The job I have right now makes me have a strange feeling today!
During 2008, they have around 150 customers and some of them are new customers. I spent about 6 days to establish a customer list, re-arrange their files, send the surveillance about our peformance, and pack the notebook to send to every customer. I work over hours every single day, from 8:30am till 7 something in the evening. And we only have one hour break in the noon, but usually we only take about 30 min break.
Now, more and more works come to me, mostly because they don't have a good system to organize everything. Not only I have study every case carefully from the beginning, I also have to try to understand every customer's requirement. And what's worse is that I also need to take care of new customers. In average, there are two~three new enquiries each day.

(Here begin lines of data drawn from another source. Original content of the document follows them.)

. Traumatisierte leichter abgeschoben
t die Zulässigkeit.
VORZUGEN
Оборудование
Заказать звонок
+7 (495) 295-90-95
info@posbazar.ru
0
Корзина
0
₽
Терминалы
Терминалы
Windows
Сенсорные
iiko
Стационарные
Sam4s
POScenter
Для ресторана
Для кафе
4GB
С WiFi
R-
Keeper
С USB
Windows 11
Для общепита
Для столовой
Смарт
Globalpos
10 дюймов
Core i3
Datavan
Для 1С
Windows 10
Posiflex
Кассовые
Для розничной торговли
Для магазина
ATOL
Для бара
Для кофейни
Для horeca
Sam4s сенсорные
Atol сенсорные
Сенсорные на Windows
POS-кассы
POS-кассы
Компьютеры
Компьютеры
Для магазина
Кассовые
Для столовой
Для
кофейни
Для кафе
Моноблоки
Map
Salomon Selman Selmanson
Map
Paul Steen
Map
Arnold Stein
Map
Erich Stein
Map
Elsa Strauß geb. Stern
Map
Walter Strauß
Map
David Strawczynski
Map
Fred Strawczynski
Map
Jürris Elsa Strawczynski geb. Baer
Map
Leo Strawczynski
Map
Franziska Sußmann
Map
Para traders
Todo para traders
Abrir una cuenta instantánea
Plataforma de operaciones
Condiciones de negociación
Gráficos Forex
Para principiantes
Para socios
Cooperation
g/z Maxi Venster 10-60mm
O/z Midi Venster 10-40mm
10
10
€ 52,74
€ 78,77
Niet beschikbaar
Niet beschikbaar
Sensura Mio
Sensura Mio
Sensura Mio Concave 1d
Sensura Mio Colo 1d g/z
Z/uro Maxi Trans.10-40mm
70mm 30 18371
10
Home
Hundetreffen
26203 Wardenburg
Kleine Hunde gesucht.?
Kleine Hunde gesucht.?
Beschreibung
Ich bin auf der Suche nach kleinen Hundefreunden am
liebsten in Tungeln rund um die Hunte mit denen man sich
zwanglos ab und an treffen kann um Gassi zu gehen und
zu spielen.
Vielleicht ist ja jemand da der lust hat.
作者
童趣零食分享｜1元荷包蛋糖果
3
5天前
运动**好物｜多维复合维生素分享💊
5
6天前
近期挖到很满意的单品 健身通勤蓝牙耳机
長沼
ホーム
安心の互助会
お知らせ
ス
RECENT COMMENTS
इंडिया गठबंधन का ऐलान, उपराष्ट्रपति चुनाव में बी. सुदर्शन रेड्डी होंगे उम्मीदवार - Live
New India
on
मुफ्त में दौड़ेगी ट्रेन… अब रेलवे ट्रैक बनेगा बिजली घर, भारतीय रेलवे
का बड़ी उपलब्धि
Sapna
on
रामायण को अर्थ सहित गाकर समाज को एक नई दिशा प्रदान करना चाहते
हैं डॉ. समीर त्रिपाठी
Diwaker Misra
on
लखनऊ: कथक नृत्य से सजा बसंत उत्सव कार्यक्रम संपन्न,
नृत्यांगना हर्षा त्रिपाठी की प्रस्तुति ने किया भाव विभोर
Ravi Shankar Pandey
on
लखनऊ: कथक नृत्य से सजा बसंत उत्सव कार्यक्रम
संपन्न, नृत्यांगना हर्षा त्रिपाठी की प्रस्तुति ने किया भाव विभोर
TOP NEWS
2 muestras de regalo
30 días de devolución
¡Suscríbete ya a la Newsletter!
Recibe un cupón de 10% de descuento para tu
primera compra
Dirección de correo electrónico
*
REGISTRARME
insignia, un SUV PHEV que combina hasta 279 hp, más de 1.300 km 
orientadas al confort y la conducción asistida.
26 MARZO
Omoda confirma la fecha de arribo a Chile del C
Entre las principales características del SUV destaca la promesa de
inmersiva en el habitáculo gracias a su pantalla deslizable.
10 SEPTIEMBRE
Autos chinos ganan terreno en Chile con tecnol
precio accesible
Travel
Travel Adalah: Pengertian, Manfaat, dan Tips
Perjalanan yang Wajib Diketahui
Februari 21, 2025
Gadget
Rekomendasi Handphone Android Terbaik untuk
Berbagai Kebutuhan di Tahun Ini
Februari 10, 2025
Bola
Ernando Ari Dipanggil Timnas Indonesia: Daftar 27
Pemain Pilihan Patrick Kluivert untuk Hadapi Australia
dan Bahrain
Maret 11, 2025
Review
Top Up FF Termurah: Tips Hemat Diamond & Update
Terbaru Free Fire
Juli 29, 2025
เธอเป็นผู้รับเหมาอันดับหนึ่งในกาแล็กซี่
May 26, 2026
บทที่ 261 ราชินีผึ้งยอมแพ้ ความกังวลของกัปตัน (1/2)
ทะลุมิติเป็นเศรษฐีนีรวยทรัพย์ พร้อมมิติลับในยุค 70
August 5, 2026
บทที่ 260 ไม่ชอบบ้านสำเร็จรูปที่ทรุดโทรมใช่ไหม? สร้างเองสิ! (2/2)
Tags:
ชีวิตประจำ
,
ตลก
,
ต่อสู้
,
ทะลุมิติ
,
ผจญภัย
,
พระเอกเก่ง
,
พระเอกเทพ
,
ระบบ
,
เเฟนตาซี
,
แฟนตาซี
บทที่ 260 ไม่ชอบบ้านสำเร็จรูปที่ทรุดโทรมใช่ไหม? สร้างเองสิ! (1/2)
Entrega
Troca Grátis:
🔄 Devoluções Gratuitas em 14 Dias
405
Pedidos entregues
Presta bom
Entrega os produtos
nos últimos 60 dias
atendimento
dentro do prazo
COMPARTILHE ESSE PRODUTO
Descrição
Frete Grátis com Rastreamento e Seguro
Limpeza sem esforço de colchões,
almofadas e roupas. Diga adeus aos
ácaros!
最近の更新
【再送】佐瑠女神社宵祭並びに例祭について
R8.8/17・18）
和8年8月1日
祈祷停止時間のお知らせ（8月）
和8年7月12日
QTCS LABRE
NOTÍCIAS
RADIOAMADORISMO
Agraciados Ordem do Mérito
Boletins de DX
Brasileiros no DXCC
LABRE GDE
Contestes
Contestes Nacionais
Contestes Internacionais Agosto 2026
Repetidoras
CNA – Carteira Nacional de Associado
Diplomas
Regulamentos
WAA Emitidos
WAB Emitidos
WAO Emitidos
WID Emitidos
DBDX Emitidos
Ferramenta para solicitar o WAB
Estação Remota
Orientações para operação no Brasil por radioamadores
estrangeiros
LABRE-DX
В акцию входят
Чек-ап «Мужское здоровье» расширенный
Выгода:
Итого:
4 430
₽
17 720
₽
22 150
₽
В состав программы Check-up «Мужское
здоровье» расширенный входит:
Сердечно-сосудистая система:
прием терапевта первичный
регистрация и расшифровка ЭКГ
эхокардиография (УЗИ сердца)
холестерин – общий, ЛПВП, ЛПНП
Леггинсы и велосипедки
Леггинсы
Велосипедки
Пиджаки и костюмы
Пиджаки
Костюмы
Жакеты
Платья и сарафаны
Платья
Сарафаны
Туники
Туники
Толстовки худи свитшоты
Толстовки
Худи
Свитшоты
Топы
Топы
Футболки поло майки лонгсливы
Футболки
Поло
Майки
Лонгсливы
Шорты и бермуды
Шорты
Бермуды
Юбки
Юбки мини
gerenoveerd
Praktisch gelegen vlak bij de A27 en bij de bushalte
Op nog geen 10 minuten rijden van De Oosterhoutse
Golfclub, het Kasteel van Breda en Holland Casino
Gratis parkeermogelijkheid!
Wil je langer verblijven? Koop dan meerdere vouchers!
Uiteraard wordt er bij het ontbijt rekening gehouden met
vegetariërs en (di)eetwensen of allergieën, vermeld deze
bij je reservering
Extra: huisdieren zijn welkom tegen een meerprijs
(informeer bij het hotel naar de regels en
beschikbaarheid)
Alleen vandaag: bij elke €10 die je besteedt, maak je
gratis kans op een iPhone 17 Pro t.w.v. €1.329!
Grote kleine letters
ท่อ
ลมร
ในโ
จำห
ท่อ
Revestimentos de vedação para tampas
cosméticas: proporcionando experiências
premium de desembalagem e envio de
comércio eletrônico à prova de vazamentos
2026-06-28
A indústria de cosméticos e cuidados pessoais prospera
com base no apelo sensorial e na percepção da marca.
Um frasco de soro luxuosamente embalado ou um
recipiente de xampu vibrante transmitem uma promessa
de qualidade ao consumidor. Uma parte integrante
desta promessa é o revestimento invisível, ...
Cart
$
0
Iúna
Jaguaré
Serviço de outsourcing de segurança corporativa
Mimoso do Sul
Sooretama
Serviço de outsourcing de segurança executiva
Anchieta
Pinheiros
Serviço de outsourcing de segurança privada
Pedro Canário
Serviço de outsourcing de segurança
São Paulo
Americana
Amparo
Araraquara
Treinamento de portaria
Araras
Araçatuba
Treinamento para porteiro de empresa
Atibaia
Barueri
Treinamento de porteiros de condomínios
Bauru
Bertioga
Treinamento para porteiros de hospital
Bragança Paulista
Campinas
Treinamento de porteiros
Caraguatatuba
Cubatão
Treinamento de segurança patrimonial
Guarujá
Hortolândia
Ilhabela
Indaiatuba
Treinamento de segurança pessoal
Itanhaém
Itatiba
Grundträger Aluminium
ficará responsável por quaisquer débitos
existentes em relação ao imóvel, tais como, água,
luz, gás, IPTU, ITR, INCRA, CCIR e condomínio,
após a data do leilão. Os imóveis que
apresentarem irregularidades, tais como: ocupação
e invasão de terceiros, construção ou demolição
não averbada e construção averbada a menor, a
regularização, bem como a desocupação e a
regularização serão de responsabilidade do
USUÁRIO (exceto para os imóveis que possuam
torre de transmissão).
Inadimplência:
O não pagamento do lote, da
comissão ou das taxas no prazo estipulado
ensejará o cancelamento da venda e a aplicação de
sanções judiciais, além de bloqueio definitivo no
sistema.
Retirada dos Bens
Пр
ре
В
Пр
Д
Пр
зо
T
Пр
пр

Perhaps, because Chinese New Year is coming this week, and the person who used to work in my position is leaving the company this weekend, I feel a lot more preasure now. And the new employee just did not show up yet to cover some cases for me. At the same time, I need to digest all the information in a very short time. And I feel like my brain is kinda overloaded!
Today, I have about 10 e-mails needed me to reply, and I got another 5 e-mails from the other girl. I spent some time to study them and tried to reply them in short time. On the other hand, I got a complicated case need to read it over, and be prepare to arrange the samples. All the sudden, I got this feeling for the very first time that "I cannot take it any more", and I want so bad to ask for help. It is a weird feeling because since I started to work, I never really have this kinda feeling!
All I can comfort myself now is that after 3 days, I will have 9 days vacation. And then, I will go back to solve my problem!!